The second visit was more recent, yet I remember little beyond my mother’s account of a strange affliction that had overtaken her skin, a condition that nearly overwhelmed her, attributed to my sister Nadia, who was born later and suffered from similar ailments.

* * *

My father labored for nearly ten exhausting hours each day, tirelessly working to provide for our modest needs. My aunt, Umm Ali, and another sister of my father lived in the village, eagerly awaiting the provisions my father, burdened with the responsibility of supporting everyone, would bring.

Life was hard and strenuous. My parents fought primarily for survival, striving to maintain a meager existence—this was their utmost ambition, with little desire for more.

My mother often asked my father to lock the door from the outside, fearing that gossip or rumors might reach her. Proudly, she would describe herself as the daughter of a “sheikh,” and my father never denied her request, securing the door until he returned from work at day’s end.

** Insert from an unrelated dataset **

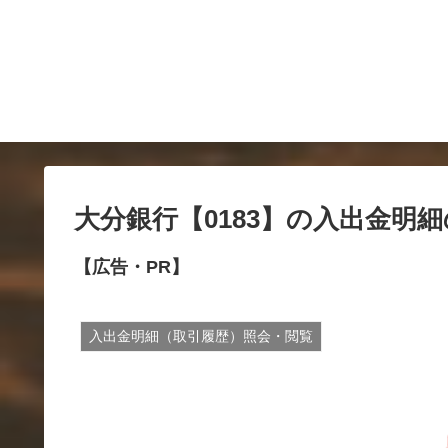
大分銀行【0183】の入出金明
【広告・PR】
入出金明細（取引履歴）照会・閲覧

Exceedingly modest, my mother preferred to confine herself rather than claim a fragment of freedom or a breath of fresh air. I knew her as deeply conservative and acutely sensitive to shame, living with obsessive fears regarding such matters. She was harsh on herself and on me, filled with anxieties about city life and her new alienation. The cost of her modesty weighed heavily upon her. My father was the sole keyholder, both opening and closing the door, while my mother occupied herself with cleaning, washing clothes, cooking, and managing all household chores.

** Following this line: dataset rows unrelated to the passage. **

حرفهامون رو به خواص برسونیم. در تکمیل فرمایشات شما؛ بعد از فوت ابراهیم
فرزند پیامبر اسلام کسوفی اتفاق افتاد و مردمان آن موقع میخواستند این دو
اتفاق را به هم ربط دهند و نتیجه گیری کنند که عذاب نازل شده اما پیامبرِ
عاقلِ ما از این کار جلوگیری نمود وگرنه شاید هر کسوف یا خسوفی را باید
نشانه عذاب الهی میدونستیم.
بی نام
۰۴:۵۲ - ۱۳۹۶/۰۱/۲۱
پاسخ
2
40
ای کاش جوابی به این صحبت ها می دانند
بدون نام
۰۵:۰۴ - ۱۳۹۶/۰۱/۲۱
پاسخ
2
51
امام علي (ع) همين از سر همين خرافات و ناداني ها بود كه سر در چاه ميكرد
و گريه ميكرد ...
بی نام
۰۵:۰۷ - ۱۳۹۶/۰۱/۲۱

But why was I also confined, not allowed to play with the other children outside or even peek at them from a window? I yearned to see what happened beyond the walls of our home! I longed to witness the faces, the children, the people—I craved to experience the movement and vibrant noise of life.

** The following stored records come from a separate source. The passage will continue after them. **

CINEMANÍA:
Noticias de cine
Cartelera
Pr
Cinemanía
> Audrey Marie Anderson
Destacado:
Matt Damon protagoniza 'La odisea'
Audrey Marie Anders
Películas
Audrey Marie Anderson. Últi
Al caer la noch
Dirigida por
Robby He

Every hour of day and night—except for sleep—my gaze collided with the walls and ceiling of our home. There was no crack in the window nor a keyhole in the door!

I could hear some of what transpired outside, but I could not see it. My curiosity was stifled by concrete walls and wooden barriers, leaving no room to witness the commotion, fights, and laughter in the street. I burned with desire, only to have it suppressed by harshness and severity.

I wanted to know the world beyond our home. I yearned to see the neighbor’s children and the wild “Shams” lounging on her bed by the main street, surrounded by bags, papers, and empty cans I had glimpsed once when I accompanied my father on a visit for his illness.

I wanted to observe every detail outside the modest house we rented. There was no way for me to experience the world beyond our walls. My path to the outside world was cut off and blocked by prohibitions.

Everything felt cramped within that house, just as my chest tightened with its contents, and my mind could no longer endure the suffering and deprivation swirling within. Whenever I misbehaved and demanded to go outside, my mother frightened me with tales of what she called “Al-Jabart.” I often felt suffocated by the confines of our home, fearing the terror that lay beyond, what I knew as “Al-Jabart.”

I sensed that I was spending my days in a small, iron-bound bottle, choking my breath and tightening its grip around my neck, while the world of “Al-Jabart” outside filled me with dread. I found myself caught in a vise, more constricting than any other. I began to imagine “Al-Jabart” as a horrifying specter, always lurking near our door, waiting for my exit to the outside world.

Thus, it was only natural that I would be mischievous and feel a sense of constriction, reflecting the deprivation and suffering in my rebellious behavior within the confines of our home, while simultaneously harboring fear and terror of “Al-Jabart” passing in the street or the lurking figure waiting for my departure.

It was a distorted equation, one that forced me inward with the fright of the outside world, expressed in the term “Al-Jabart” to further impose the reality they had created. A suffocating siege within, and terror from without—a deadly confinement akin to what we endure today.

* * *

“Capitalism will turn life into a continuous race, crushing those who stop to catch their breath.”